Exercise description: The lines to print are the one containing "Әлеуметтік желілердегі біздің" and every line after it through the end of the entries below. Print them exactly and nothing else.

═══ Records shown ═══

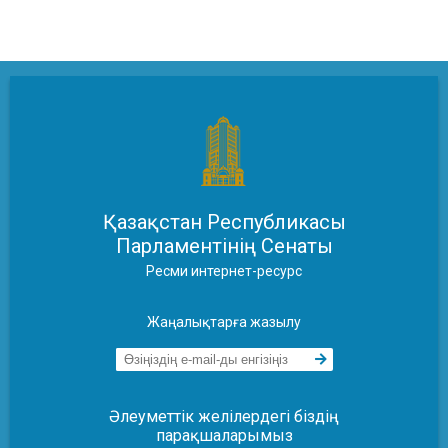
Қазақстан Республикасы
Парламентінің Сенаты
Ресми интернет-ресурс
Жаңалықтарға жазылу
Әлеуметтік желілердегі біздің
парақшаларымыз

═══

Answer below:
Әлеуметтік желілердегі біздің
парақшаларымыз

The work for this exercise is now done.